La exquisita armonía que antes imperaba en el ambiente había resultado rota definitivamente, sin posible restauración. Dyreah se había encerrado en un angustioso mutismo sin sentido para la preocupada muchacha, cuyos intentos por aproximarse y llegar a ella no obtenían otro fruto que el de afectarla más. Ravnya empezaba a creer, cada vez con mayor convencimiento, que de algún modo la culpa era suya. Pero no tenía ningún sentido, ¿qué era lo que había hecho ella para molestarla de ese modo? Nada, absolutamente nada. ¿Entonces qué ocurría? Y si no ocurría nada, ¿por qué ella se comportaba así? Poco a poco, la joven fue contagiándose del malestar de su compañera, a pesar de la llana alegría que siempre la rodeaba como una segunda piel.

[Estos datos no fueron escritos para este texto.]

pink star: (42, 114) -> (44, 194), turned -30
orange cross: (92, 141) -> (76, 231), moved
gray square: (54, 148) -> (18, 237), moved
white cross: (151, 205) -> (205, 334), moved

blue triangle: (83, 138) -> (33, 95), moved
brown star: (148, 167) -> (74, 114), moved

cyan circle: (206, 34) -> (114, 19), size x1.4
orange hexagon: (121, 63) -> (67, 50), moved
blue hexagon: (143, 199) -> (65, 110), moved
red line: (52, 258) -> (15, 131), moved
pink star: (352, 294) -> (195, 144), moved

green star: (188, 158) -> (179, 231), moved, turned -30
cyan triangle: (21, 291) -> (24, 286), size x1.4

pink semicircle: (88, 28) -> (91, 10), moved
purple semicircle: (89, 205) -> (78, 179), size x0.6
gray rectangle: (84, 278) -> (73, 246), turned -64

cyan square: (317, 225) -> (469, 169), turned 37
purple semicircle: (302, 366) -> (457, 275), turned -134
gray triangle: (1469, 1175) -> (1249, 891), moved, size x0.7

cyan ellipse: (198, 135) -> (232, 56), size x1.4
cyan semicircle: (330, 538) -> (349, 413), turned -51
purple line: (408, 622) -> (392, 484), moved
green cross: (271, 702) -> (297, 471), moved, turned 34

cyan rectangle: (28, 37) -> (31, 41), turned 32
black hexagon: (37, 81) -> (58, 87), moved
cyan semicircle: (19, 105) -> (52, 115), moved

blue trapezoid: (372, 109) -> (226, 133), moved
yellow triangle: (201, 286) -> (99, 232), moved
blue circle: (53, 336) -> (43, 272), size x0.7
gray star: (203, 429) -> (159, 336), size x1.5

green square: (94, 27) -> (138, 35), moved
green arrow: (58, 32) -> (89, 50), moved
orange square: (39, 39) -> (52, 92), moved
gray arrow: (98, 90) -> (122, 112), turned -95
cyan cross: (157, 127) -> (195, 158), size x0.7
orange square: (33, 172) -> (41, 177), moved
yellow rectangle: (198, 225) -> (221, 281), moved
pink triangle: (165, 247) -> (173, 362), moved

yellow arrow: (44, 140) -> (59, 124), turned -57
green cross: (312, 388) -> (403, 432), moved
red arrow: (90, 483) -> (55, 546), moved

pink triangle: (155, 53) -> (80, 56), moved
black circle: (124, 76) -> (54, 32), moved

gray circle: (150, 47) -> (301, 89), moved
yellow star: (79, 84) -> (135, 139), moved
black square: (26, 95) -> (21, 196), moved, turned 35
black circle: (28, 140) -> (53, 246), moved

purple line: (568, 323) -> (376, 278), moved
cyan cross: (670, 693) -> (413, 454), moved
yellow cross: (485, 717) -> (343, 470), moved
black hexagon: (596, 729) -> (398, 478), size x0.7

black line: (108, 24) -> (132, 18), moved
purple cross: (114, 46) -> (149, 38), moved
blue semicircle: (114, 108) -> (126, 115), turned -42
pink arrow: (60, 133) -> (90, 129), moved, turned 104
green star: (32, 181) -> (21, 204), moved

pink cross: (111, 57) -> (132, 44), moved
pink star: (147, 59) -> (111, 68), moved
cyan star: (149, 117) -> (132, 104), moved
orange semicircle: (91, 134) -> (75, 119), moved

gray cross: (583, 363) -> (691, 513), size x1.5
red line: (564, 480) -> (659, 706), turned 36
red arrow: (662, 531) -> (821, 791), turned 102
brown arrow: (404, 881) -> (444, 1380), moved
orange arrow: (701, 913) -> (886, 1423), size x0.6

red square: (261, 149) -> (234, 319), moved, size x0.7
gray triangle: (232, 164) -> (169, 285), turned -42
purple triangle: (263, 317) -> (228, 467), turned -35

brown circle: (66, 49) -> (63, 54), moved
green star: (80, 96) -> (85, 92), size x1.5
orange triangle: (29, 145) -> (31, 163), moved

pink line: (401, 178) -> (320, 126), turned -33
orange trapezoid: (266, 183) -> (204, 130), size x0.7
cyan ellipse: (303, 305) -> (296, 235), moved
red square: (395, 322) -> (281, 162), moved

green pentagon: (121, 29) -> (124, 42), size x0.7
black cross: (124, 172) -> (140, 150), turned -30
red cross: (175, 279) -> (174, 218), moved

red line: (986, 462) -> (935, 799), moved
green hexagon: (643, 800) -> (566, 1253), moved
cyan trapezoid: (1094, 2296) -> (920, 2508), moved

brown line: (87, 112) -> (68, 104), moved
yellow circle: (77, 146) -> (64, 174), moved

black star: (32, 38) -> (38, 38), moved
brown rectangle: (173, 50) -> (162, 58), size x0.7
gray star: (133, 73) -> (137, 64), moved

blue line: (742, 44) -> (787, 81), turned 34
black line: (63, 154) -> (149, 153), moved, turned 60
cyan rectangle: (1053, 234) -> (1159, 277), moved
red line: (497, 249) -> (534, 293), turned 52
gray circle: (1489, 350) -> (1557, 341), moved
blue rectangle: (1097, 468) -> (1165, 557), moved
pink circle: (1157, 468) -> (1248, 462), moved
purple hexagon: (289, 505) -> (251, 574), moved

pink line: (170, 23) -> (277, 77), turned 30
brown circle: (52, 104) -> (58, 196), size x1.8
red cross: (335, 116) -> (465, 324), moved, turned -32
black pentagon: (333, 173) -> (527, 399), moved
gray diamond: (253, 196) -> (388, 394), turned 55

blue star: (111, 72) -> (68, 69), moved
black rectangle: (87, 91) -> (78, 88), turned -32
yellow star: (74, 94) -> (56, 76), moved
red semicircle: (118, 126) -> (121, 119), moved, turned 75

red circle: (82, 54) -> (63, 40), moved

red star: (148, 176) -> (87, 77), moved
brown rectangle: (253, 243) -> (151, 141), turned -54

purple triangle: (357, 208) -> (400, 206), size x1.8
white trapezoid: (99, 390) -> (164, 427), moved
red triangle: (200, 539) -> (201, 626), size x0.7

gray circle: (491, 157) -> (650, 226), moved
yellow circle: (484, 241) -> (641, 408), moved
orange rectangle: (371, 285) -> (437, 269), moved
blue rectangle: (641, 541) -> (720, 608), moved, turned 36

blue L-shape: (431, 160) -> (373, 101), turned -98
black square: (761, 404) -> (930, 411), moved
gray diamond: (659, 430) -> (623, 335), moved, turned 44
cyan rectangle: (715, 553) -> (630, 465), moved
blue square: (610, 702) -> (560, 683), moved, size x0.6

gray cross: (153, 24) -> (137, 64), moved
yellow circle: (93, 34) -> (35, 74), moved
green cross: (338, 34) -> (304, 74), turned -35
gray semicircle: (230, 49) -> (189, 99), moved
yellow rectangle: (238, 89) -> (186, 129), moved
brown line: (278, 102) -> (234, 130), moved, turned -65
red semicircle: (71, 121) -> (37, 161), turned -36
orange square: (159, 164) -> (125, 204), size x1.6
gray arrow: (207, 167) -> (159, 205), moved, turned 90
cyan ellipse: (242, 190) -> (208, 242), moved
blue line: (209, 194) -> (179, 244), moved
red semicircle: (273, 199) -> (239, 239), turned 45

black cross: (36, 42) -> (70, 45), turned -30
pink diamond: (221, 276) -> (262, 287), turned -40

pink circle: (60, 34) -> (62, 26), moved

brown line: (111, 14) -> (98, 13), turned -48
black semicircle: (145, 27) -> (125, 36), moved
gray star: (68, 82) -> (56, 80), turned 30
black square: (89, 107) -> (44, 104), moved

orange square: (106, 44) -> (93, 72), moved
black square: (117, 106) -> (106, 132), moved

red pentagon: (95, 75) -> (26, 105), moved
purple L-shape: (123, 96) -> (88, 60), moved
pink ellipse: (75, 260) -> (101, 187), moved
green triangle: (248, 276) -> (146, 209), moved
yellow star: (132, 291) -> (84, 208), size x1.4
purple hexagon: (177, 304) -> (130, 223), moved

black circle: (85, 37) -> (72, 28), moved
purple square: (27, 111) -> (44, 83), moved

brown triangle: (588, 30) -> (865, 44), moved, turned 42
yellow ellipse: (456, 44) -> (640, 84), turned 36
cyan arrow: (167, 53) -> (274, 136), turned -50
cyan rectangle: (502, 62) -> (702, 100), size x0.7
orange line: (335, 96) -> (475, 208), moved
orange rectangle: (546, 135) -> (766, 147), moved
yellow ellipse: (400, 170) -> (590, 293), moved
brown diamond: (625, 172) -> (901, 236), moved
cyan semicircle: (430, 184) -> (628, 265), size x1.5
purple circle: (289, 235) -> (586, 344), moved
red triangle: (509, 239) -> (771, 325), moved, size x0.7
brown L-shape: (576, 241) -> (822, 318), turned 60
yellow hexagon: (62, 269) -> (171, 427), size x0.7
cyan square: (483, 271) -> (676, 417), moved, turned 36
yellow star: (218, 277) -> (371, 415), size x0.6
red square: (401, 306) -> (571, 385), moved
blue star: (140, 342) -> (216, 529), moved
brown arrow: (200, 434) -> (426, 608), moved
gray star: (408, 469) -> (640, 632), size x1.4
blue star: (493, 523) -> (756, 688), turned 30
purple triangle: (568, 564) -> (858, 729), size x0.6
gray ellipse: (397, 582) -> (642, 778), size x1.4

Se agazapó a unos pasos de distancia y dedicó toda su atención a hacer garabatos con las manos en la tierra húmeda.
Finalmente, fue la mestiza quien rompió su silencio y decidió levantarse. Desvió la mirada durante unos momentos hacia donde permanecía apartada Ravnya, inocente de todo cuanto estaba ocurriendo, pero de igual modo víctima de las circunstancias. La única culpable era ella, por sus actos, por su comportamiento, y era plenamente consciente también de que estaba pagando sus dudas y temores con la muchacha. No era justo. Sin embargo, la situación la superaba con largueza.
—Nya… —musitó con timidez.
La chica loba abandonó al punto su pasatiempo y se acercó a la azorada mestiza, expectante, pero sin decir nada.
—Hay algo que… —comenzó a decir antes de que el valor que había logrado reunir se fugara como el agua en la palma abierta de su mano—. Fue antes… Creo que…
Exhaló un bufido de frustración. No pudo continuar.
—¿Estás bien? —Ravnya se arrimó más ella, alzando una mano hacia su rostro con el fin de reconfortarla—. ¿Qué te ocurre?
Aunque renuente en un principio, la semielfa terminó por aceptar el contacto. Luego incluso lo agradeció. No obstante, advirtió que, por el momento, no disponía de las palabras precisas para conceder una explicación coherente y calmar así a Ravnya; o a sí misma. Se le hacía un nudo en la garganta con sólo pensar en decirle nada.
—No te preocupes —intentó consolarla, reiterando sus tiernos mimos. Después, la abrazó con suavidad—. Tranquila…
Dyreah asintió con la cabeza, aferrando con desespero la tregua que se le concedía. Se sumergió en la calidez del abrazo y hundió el rostro en su cabello. Tras unos gratos segundos la semielfa había recobrado la suficiente presencia de ánimo como para abandonar el sereno refugio que ella le proporcionaba.
Incapaz aún de hablar, la semielfa la miró a los ojos y le dedicó una cohibida sonrisa que llevaba implícita la palabra gracias. Ravnya correspondió a la misma, recuperando en el gesto buena parte de su afable actitud habitual.
—Casi es de noche —aventuró por fin a comentar la mestiza—. Deberíamos ir marchando hacia la torre de Galoran, antes de que… ya sabes, salgan los smudz de sus escondrijos.
La idea no le resultaba en absoluto atractiva a la joven, verse de nuevo encerrada entre aquellos claustrofóbicos muros de piedra hasta la llegada del amanecer, muchas horas después. Si por ella fuera, buscarían refugio en algún buen escondite, fuera del alcance de aquellos horrendos monstruos y sin la necesidad de sepultarse en un círculo de roca. No obstante, Dyreah parecía encontrar mayor seguridad en aquel cerrado lugar, como aquellos curiosos seres que se guarecían en sus conchas ante la proximidad de enemigos.
Resignada a su suerte —y por el bien de su compañera—, la joven pasó a su forma lupina y puso rumbo al torreón de aquel extraño ser, que si había entendido correctamente a Dyreah, estaría a punto de despertar.